Hong Y. Yang, Schuyler S. Korban, Jutta Kruger, and Hanna Schmidt
Apple scab, caused by Venturia inaequalis (Cke.) Wint., is the most serious disease of apple trees. Resistance to V. inaequalis, derived from the small-fruited species Malus floribunda 821, is determined by a major dominant gene Vf. Our major objective is to identify RAPD markers linked to the Vf gene. The approach in this paper is based on the introgression of the Vf gene from M. floribunda into commercial cultivars. Almost 200 random sequence decamer-primers have been used to screen a pair of bulked samples and the donor parent M. floribunda clone 821 for markers linked to the Vf gene conferring resistance to apple scab. A single primer has been identified which generated a PCR fragment, OPK16/1300, from the donor parent M. floribunda clone 821 and the scab-resistant selections/cultivars bulk, but not from the scab-susceptible recurrent parent bulk. Co-segregation analysis using a segregating apple progeny and polymorphism analysis of individual scab-resistant Coop selections/cultivars have confirmed that this marker is linked to the scab-resistance gene Vf. OPK16/1300 has since been cloned and sequenced. Sequence-specific primers of 25 oligonucleotides based on the marker have been synthesized and used to screen further M. floribunda clone 821, scab-susceptible apple cultivars, scab-resistant apple cultivars, and scab-resistant Coop selections. The sequence-specific primers have identified polymorphisms of OPK16/1300 based on the presence or absence of a single band.

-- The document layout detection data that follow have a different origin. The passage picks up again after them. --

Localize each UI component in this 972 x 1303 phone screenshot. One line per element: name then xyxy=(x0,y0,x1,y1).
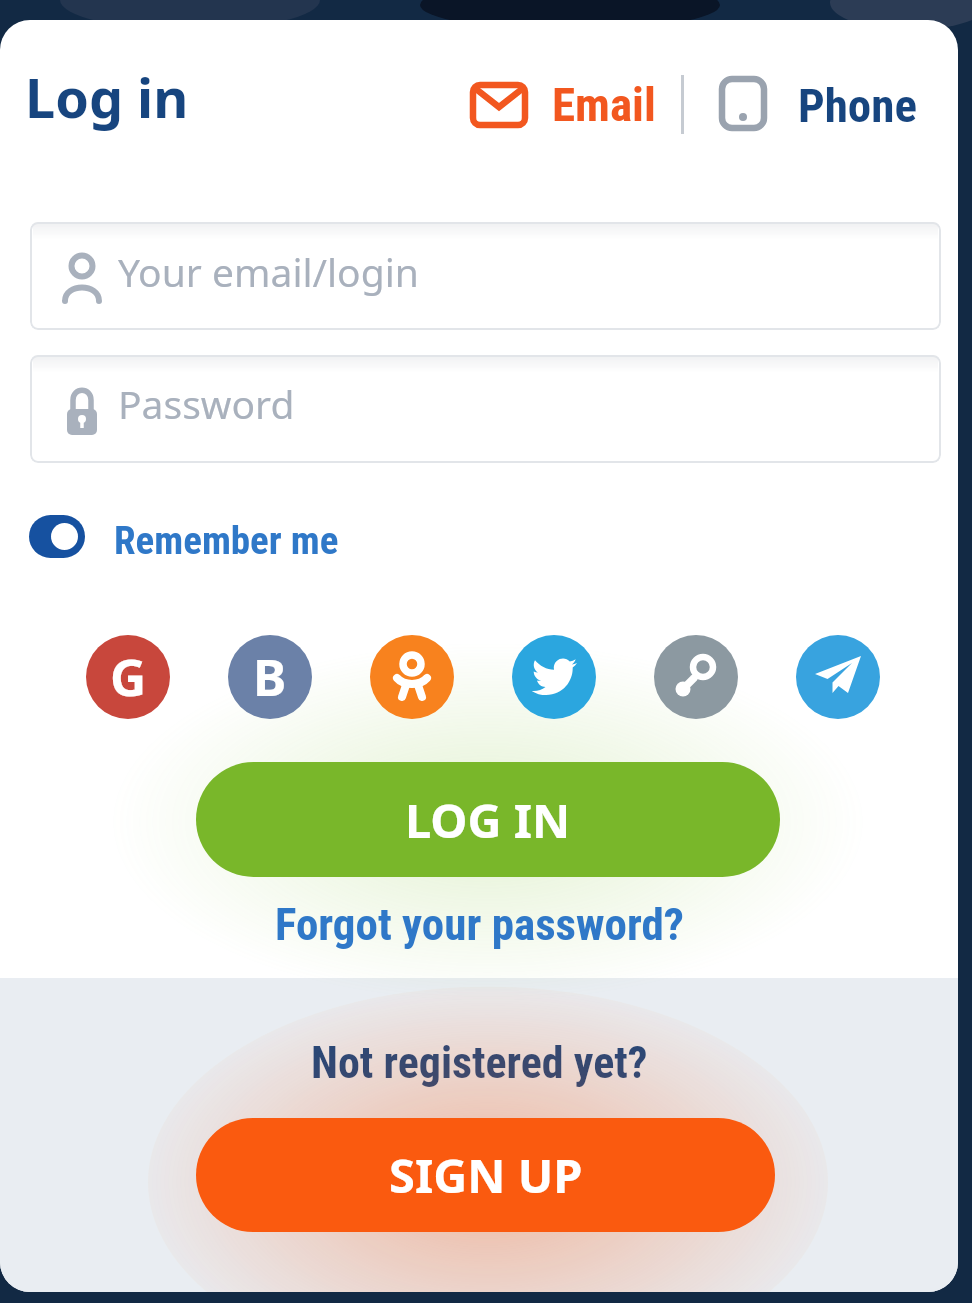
button[interactable] xyxy=(370,635,454,719)
button[interactable] xyxy=(30,355,941,463)
button[interactable] xyxy=(20,505,440,571)
staticText: LOG IN xyxy=(405,788,571,852)
staticText: SIGN UP xyxy=(389,1143,583,1207)
staticText: Phone xyxy=(798,78,917,133)
button[interactable] xyxy=(30,222,941,330)
staticText: Remember me xyxy=(114,518,339,564)
staticText: Not registered yet? xyxy=(311,1037,648,1089)
button[interactable] xyxy=(512,635,596,719)
button[interactable] xyxy=(710,70,920,138)
button[interactable] xyxy=(796,635,880,719)
staticText: G xyxy=(110,643,147,711)
button[interactable] xyxy=(654,635,738,719)
button[interactable]: LOG IN xyxy=(196,762,780,877)
button[interactable]: SIGN UP xyxy=(196,1118,775,1232)
button[interactable]: G xyxy=(86,635,170,719)
staticText: B xyxy=(253,643,287,711)
button[interactable] xyxy=(462,75,662,137)
staticText: Log in xyxy=(25,60,189,134)
staticText: Password xyxy=(118,377,295,430)
button[interactable]: B xyxy=(228,635,312,719)
staticText: Email xyxy=(552,77,656,132)
button[interactable]: Forgot your password? xyxy=(275,898,684,951)
staticText: Your email/login xyxy=(118,245,419,298)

Antonio Figueira, Jules Janick, and Peter Goldsbrough
RAPD markers were used to examine genetic similarity in cacao. DNA from 30 cacao cultivars amplified using 15 arbitrary oligonucleotide primers, produced a total of 112 fragments, of which 88% were polymorphic. A phenogram was developed which illustrates the genetic relationships among the cacao cultivars representing the four major geographic groups of cacao (Criollo, Trinitario, Forastero Lower Amazonian, and Forastero Upper Amazonian). The phenogram indicated a general separation of the four groups into three clusters. Criollos and Trinitarios (supposedly hybrids between Forastero and Criollos types) appeared in a single cluster. Lower Amazonian cultivars (mainly selections made in Bahia, Brazil) appeared in a separate cluster. The third cluster consisted of the Upper Amazonian cultivars, which were originally collected from the region believed to be the center of origin of this crop. This cluster displayed the furthest genetic distance from the others. Crosses between Upper Amazon germplasm and local selections have shown heterosis in clonal crosses, which has been exploited in all genetic improvement programs for cacao. We propose that genetic distances based on RAPD markers can be potentially used as a criterion to select parents capable of producing superior hybrids and populations. Genetic relationships can also be useful to define germplasm collections and conservation strategies. Studies are underway to compare phenograms derived from RAPD markers and ribosomal RNA gene polymorphisms.